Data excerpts

════

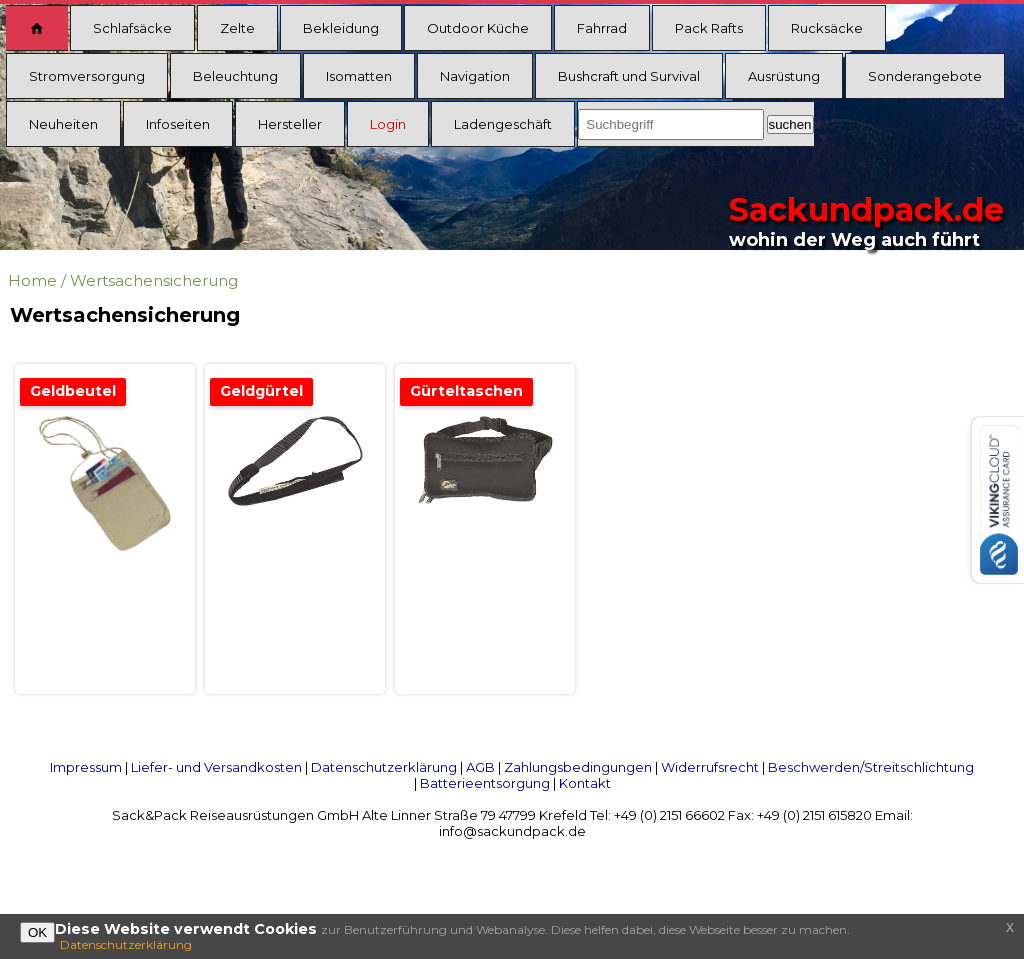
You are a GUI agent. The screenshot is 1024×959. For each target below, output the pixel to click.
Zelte (237, 28)
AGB (480, 767)
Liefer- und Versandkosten (216, 767)
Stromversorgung (87, 76)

════

■ TASK TO COMPLETE ■
Set the lines down exactly as they stand, beginning at the one that contains "AGB (480, 767)" and stopping after the last line of the entries above.

■ TASK RESPONSE ■
AGB (480, 767)
Liefer- und Versandkosten (216, 767)
Stromversorgung (87, 76)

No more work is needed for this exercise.